━━━ INPUT DATA

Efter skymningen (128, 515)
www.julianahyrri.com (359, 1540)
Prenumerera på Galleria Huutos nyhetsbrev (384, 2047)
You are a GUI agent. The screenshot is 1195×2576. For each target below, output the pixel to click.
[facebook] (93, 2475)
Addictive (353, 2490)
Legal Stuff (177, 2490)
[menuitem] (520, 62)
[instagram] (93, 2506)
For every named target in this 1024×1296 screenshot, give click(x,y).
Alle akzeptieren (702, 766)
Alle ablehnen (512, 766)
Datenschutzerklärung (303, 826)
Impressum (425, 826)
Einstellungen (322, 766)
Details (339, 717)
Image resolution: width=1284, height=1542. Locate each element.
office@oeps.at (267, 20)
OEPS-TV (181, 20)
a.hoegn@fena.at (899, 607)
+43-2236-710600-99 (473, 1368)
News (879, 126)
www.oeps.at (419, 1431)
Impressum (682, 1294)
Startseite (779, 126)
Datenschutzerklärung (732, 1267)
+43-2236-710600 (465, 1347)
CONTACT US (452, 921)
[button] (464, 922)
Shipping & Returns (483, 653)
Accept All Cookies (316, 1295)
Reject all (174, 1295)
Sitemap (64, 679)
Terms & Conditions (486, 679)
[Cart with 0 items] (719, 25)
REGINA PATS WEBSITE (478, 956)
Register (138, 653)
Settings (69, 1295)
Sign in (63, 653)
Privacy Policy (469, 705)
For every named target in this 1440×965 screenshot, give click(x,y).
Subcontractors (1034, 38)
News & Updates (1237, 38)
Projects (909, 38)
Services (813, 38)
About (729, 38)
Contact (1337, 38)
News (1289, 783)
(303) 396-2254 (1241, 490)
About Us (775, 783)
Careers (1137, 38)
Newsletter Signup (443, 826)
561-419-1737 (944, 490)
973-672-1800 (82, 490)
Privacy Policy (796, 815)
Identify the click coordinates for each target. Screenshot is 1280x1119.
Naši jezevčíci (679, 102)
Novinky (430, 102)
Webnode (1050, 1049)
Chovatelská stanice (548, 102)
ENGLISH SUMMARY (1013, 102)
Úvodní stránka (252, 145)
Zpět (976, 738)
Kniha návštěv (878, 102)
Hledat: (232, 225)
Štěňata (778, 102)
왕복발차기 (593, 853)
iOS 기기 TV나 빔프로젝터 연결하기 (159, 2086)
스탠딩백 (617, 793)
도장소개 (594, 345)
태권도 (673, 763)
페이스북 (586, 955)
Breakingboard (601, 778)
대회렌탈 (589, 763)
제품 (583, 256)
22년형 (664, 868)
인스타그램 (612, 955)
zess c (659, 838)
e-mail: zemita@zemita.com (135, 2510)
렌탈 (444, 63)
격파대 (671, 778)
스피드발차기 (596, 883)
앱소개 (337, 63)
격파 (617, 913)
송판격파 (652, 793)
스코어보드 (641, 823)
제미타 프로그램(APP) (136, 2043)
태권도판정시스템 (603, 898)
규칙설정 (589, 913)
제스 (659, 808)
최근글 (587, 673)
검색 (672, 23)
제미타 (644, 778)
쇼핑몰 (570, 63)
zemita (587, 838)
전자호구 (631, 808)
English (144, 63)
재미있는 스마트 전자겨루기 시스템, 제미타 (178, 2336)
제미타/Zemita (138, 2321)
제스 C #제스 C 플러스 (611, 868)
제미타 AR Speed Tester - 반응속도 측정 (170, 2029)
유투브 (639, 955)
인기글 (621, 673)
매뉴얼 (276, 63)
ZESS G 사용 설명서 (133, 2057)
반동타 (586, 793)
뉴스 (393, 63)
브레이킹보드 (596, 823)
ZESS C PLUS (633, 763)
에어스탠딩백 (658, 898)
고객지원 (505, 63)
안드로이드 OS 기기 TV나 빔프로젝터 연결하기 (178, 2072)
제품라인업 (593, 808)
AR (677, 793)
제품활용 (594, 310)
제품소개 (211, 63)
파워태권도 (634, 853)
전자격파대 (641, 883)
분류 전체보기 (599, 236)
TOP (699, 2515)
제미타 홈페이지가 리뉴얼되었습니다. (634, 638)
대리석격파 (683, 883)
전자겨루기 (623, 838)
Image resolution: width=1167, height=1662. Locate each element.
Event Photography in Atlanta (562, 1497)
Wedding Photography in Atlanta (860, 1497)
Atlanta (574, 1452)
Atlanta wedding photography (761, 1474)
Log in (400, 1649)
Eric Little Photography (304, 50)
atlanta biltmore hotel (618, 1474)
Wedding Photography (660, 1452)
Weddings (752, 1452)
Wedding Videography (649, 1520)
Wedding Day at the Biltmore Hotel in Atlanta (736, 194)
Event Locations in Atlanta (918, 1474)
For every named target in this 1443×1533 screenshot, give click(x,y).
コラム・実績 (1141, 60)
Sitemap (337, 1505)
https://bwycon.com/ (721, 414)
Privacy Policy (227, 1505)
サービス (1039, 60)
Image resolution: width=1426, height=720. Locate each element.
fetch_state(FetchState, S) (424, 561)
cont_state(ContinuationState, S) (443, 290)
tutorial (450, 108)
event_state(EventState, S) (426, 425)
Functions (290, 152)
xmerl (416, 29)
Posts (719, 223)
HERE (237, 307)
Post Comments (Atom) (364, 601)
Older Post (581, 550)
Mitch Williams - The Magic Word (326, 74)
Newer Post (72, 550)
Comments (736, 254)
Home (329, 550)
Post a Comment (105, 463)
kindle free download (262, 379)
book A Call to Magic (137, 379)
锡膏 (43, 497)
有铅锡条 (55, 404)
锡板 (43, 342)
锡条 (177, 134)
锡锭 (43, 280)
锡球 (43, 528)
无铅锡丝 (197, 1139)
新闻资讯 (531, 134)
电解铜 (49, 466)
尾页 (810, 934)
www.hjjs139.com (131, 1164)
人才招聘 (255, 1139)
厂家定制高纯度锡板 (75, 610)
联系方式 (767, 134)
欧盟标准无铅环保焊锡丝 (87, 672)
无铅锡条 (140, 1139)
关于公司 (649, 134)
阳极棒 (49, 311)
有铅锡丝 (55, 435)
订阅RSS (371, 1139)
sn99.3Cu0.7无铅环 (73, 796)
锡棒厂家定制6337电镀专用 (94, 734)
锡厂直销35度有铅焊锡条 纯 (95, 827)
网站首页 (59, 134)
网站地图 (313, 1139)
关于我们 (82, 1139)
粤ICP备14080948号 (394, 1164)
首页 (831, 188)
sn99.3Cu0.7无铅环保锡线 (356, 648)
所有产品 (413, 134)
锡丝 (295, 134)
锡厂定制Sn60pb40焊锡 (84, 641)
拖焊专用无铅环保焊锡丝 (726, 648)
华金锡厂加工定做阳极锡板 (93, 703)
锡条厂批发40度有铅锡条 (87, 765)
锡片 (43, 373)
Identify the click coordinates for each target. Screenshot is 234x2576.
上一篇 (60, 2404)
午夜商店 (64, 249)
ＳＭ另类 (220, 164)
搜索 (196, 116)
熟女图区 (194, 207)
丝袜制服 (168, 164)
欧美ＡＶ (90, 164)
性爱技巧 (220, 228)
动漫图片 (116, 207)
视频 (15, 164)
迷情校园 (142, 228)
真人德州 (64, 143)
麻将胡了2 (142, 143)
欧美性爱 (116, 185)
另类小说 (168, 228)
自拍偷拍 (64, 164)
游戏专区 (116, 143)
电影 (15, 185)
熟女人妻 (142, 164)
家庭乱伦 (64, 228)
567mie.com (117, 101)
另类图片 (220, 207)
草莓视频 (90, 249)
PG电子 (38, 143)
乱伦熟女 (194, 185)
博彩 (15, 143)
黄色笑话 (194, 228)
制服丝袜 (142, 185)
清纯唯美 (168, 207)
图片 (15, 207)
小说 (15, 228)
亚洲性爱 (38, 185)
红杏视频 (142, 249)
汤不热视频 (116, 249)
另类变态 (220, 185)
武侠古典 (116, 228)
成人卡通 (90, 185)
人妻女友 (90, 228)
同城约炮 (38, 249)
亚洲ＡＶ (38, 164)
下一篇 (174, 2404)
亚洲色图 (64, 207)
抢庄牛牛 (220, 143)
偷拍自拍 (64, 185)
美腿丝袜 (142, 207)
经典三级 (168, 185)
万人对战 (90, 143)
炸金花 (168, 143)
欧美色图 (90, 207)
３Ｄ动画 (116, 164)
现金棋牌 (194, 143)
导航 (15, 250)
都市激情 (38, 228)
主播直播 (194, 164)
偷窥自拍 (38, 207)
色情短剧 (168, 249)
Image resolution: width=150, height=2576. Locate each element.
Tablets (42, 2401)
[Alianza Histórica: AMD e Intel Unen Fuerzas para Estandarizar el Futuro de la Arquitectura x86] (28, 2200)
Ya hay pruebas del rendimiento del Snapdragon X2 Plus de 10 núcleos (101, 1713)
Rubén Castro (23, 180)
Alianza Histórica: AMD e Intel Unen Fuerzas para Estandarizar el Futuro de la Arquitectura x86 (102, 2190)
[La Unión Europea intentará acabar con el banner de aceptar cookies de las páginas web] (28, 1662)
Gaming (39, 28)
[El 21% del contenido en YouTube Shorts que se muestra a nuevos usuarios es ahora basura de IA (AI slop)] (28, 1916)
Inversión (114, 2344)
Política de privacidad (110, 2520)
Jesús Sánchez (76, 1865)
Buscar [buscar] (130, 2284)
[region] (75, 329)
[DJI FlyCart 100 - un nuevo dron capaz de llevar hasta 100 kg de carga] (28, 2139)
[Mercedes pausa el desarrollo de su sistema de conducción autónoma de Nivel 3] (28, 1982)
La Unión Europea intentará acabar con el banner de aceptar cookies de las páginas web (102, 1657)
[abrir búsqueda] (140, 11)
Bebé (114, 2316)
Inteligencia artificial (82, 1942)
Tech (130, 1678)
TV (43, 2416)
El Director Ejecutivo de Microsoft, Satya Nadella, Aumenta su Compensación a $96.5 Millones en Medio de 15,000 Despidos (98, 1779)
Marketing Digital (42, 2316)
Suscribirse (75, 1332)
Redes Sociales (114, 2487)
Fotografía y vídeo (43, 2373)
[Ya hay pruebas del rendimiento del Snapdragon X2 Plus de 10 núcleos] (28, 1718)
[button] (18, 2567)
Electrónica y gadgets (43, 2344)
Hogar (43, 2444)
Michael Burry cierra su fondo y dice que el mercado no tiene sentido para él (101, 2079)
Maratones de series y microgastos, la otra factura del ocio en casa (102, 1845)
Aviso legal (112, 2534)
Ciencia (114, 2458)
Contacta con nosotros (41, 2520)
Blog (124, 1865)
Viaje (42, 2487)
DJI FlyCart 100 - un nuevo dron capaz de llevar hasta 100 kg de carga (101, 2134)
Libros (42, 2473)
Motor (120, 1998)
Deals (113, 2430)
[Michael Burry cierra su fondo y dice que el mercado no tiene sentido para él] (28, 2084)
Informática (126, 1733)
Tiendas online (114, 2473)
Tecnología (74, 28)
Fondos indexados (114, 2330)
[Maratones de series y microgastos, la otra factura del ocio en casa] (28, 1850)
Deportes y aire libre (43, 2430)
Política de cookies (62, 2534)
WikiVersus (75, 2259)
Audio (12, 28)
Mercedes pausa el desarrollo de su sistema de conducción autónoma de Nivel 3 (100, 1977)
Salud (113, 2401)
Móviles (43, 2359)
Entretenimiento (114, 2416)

━━━━━━

▶ [WHAT THE EXERCISE ASKS]:
Set down exactly the lines that begin the records and continue through the line bearing "[menuitem] (520, 62)"; include both ends.

▶ [RESPONSE BOX]:
Efter skymningen (128, 515)
www.julianahyrri.com (359, 1540)
Prenumerera på Galleria Huutos nyhetsbrev (384, 2047)
You are a GUI agent. The screenshot is 1195×2576. For each target below, output the pixel to click.
[facebook] (93, 2475)
Addictive (353, 2490)
Legal Stuff (177, 2490)
[menuitem] (520, 62)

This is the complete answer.